(Information shown)
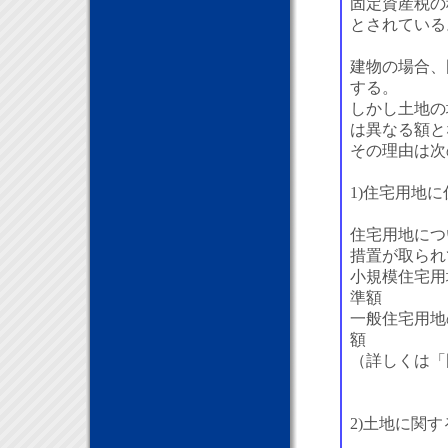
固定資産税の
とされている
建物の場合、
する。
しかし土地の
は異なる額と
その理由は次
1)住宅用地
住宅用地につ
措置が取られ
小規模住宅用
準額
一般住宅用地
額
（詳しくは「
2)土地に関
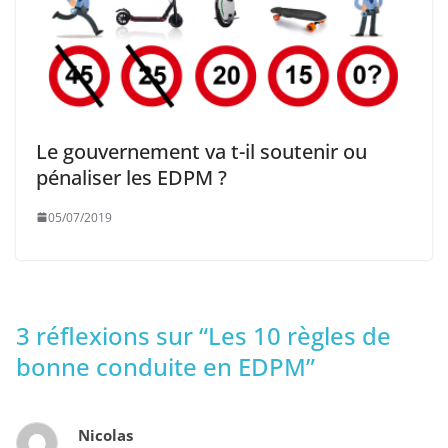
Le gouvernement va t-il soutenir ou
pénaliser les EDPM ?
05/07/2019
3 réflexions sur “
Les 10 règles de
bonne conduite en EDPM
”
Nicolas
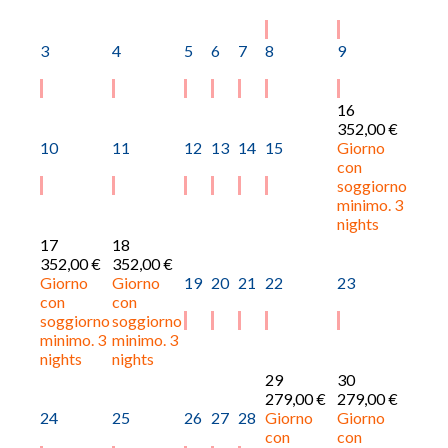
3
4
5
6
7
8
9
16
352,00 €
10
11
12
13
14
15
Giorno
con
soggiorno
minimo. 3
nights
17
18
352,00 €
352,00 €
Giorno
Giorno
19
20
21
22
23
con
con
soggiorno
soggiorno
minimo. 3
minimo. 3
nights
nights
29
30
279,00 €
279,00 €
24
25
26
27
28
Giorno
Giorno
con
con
(End Information shown)
(Information shown)
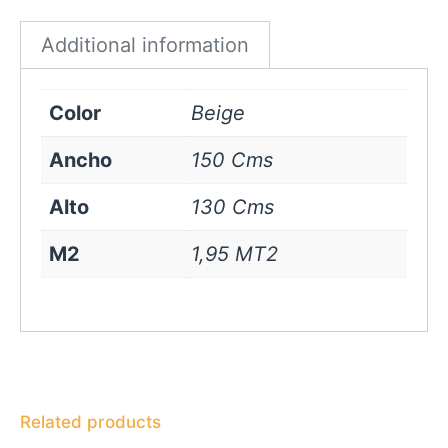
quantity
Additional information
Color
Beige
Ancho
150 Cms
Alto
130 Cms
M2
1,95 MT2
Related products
(End Information shown)
_Task requirements_. A bare number is all that is asked for: the count of lines above that include "EDPM".

_Your solution_. 2